◆ Problem statement:
Every line of the data is to be transcribed as it stands.

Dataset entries
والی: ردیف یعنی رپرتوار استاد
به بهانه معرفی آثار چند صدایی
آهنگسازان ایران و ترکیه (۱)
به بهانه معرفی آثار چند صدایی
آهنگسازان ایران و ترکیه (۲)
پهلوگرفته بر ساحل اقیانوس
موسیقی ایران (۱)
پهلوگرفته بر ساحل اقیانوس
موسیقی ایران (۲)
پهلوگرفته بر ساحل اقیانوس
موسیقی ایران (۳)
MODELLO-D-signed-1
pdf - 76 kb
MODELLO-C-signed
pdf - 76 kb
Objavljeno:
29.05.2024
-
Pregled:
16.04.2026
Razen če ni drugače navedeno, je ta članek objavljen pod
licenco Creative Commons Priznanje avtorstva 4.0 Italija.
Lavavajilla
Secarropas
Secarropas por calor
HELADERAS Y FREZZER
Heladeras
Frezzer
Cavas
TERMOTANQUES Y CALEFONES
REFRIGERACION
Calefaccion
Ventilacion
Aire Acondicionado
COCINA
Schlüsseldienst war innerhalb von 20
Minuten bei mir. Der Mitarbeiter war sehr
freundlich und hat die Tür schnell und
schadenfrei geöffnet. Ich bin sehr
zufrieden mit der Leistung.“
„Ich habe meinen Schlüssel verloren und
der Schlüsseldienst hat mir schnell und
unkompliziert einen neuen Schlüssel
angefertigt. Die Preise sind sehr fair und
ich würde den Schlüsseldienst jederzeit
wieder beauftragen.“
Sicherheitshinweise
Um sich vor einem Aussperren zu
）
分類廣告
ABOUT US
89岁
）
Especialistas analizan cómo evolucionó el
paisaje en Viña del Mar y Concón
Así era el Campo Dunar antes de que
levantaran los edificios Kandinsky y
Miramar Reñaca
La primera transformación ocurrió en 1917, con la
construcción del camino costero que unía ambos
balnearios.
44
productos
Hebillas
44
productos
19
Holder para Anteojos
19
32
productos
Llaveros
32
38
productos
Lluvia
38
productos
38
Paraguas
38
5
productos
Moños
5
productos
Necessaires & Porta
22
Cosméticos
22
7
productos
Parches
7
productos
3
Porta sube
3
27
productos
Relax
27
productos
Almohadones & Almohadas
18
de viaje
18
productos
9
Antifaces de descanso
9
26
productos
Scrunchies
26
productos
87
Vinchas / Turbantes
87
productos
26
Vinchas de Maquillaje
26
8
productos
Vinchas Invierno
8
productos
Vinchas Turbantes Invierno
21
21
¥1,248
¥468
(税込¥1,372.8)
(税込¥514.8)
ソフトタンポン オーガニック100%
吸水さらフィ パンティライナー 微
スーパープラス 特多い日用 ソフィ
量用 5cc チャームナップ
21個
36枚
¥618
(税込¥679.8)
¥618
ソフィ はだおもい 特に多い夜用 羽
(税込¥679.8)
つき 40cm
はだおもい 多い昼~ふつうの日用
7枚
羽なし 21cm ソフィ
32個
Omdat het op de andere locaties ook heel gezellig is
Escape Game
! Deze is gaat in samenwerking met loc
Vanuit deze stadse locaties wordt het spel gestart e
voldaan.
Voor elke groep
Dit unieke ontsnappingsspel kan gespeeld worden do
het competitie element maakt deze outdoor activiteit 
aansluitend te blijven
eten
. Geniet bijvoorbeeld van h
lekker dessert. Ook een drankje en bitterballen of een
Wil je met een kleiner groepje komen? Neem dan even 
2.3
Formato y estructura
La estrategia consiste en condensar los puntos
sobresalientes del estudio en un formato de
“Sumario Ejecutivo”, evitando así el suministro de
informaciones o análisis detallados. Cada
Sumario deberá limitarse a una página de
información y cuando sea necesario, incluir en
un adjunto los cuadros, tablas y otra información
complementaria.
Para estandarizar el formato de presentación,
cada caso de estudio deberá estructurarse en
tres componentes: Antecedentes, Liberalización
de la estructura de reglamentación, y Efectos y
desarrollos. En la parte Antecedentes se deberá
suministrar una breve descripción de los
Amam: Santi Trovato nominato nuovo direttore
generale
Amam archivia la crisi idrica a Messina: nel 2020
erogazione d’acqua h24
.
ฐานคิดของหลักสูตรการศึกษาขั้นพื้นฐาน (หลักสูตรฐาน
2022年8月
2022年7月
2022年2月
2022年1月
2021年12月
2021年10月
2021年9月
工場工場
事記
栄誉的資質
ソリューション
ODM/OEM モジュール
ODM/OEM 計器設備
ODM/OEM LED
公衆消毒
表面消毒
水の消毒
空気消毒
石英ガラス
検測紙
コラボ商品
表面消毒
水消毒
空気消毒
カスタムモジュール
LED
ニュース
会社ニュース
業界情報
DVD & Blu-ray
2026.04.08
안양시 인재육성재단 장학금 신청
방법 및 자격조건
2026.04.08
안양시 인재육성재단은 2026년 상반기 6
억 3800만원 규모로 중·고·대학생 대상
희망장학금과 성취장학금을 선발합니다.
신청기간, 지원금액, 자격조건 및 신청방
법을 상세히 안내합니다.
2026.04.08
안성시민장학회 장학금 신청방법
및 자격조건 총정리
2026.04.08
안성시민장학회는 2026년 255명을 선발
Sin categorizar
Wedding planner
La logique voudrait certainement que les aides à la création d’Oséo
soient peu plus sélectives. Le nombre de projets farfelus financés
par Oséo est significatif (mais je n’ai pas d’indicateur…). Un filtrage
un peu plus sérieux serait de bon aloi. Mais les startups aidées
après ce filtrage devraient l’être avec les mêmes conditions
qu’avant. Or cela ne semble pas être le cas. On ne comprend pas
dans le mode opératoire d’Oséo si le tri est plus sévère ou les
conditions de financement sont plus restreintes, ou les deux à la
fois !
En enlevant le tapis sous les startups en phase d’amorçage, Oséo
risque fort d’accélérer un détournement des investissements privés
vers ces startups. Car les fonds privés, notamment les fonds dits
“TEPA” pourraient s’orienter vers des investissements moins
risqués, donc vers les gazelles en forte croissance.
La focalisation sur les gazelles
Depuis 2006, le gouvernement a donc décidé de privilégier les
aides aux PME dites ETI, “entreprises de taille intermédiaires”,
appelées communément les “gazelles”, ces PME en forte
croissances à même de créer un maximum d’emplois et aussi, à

◆ Exercise output:
والی: ردیف یعنی رپرتوار استاد
به بهانه معرفی آثار چند صدایی
آهنگسازان ایران و ترکیه (۱)
به بهانه معرفی آثار چند صدایی
آهنگسازان ایران و ترکیه (۲)
پهلوگرفته بر ساحل اقیانوس
موسیقی ایران (۱)
پهلوگرفته بر ساحل اقیانوس
موسیقی ایران (۲)
پهلوگرفته بر ساحل اقیانوس
موسیقی ایران (۳)
MODELLO-D-signed-1
pdf - 76 kb
MODELLO-C-signed
pdf - 76 kb
Objavljeno:
29.05.2024
-
Pregled:
16.04.2026
Razen če ni drugače navedeno, je ta članek objavljen pod
licenco Creative Commons Priznanje avtorstva 4.0 Italija.
Lavavajilla
Secarropas
Secarropas por calor
HELADERAS Y FREZZER
Heladeras
Frezzer
Cavas
TERMOTANQUES Y CALEFONES
REFRIGERACION
Calefaccion
Ventilacion
Aire Acondicionado
COCINA
Schlüsseldienst war innerhalb von 20
Minuten bei mir. Der Mitarbeiter war sehr
freundlich und hat die Tür schnell und
schadenfrei geöffnet. Ich bin sehr
zufrieden mit der Leistung.“
„Ich habe meinen Schlüssel verloren und
der Schlüsseldienst hat mir schnell und
unkompliziert einen neuen Schlüssel
angefertigt. Die Preise sind sehr fair und
ich würde den Schlüsseldienst jederzeit
wieder beauftragen.“
Sicherheitshinweise
Um sich vor einem Aussperren zu
）
分類廣告
ABOUT US
89岁
）
Especialistas analizan cómo evolucionó el
paisaje en Viña del Mar y Concón
Así era el Campo Dunar antes de que
levantaran los edificios Kandinsky y
Miramar Reñaca
La primera transformación ocurrió en 1917, con la
construcción del camino costero que unía ambos
balnearios.
44
productos
Hebillas
44
productos
19
Holder para Anteojos
19
32
productos
Llaveros
32
38
productos
Lluvia
38
productos
38
Paraguas
38
5
productos
Moños
5
productos
Necessaires & Porta
22
Cosméticos
22
7
productos
Parches
7
productos
3
Porta sube
3
27
productos
Relax
27
productos
Almohadones & Almohadas
18
de viaje
18
productos
9
Antifaces de descanso
9
26
productos
Scrunchies
26
productos
87
Vinchas / Turbantes
87
productos
26
Vinchas de Maquillaje
26
8
productos
Vinchas Invierno
8
productos
Vinchas Turbantes Invierno
21
21
¥1,248
¥468
(税込¥1,372.8)
(税込¥514.8)
ソフトタンポン オーガニック100%
吸水さらフィ パンティライナー 微
スーパープラス 特多い日用 ソフィ
量用 5cc チャームナップ
21個
36枚
¥618
(税込¥679.8)
¥618
ソフィ はだおもい 特に多い夜用 羽
(税込¥679.8)
つき 40cm
はだおもい 多い昼~ふつうの日用
7枚
羽なし 21cm ソフィ
32個
Omdat het op de andere locaties ook heel gezellig is
Escape Game
! Deze is gaat in samenwerking met loc
Vanuit deze stadse locaties wordt het spel gestart e
voldaan.
Voor elke groep
Dit unieke ontsnappingsspel kan gespeeld worden do
het competitie element maakt deze outdoor activiteit 
aansluitend te blijven
eten
. Geniet bijvoorbeeld van h
lekker dessert. Ook een drankje en bitterballen of een
Wil je met een kleiner groepje komen? Neem dan even 
2.3
Formato y estructura
La estrategia consiste en condensar los puntos
sobresalientes del estudio en un formato de
“Sumario Ejecutivo”, evitando así el suministro de
informaciones o análisis detallados. Cada
Sumario deberá limitarse a una página de
información y cuando sea necesario, incluir en
un adjunto los cuadros, tablas y otra información
complementaria.
Para estandarizar el formato de presentación,
cada caso de estudio deberá estructurarse en
tres componentes: Antecedentes, Liberalización
de la estructura de reglamentación, y Efectos y
desarrollos. En la parte Antecedentes se deberá
suministrar una breve descripción de los
Amam: Santi Trovato nominato nuovo direttore
generale
Amam archivia la crisi idrica a Messina: nel 2020
erogazione d’acqua h24
.
ฐานคิดของหลักสูตรการศึกษาขั้นพื้นฐาน (หลักสูตรฐาน
2022年8月
2022年7月
2022年2月
2022年1月
2021年12月
2021年10月
2021年9月
工場工場
事記
栄誉的資質
ソリューション
ODM/OEM モジュール
ODM/OEM 計器設備
ODM/OEM LED
公衆消毒
表面消毒
水の消毒
空気消毒
石英ガラス
検測紙
コラボ商品
表面消毒
水消毒
空気消毒
カスタムモジュール
LED
ニュース
会社ニュース
業界情報
DVD & Blu-ray
2026.04.08
안양시 인재육성재단 장학금 신청
방법 및 자격조건
2026.04.08
안양시 인재육성재단은 2026년 상반기 6
억 3800만원 규모로 중·고·대학생 대상
희망장학금과 성취장학금을 선발합니다.
신청기간, 지원금액, 자격조건 및 신청방
법을 상세히 안내합니다.
2026.04.08
안성시민장학회 장학금 신청방법
및 자격조건 총정리
2026.04.08
안성시민장학회는 2026년 255명을 선발
Sin categorizar
Wedding planner
La logique voudrait certainement que les aides à la création d’Oséo
soient peu plus sélectives. Le nombre de projets farfelus financés
par Oséo est significatif (mais je n’ai pas d’indicateur…). Un filtrage
un peu plus sérieux serait de bon aloi. Mais les startups aidées
après ce filtrage devraient l’être avec les mêmes conditions
qu’avant. Or cela ne semble pas être le cas. On ne comprend pas
dans le mode opératoire d’Oséo si le tri est plus sévère ou les
conditions de financement sont plus restreintes, ou les deux à la
fois !
En enlevant le tapis sous les startups en phase d’amorçage, Oséo
risque fort d’accélérer un détournement des investissements privés
vers ces startups. Car les fonds privés, notamment les fonds dits
“TEPA” pourraient s’orienter vers des investissements moins
risqués, donc vers les gazelles en forte croissance.
La focalisation sur les gazelles
Depuis 2006, le gouvernement a donc décidé de privilégier les
aides aux PME dites ETI, “entreprises de taille intermédiaires”,
appelées communément les “gazelles”, ces PME en forte
croissances à même de créer un maximum d’emplois et aussi, à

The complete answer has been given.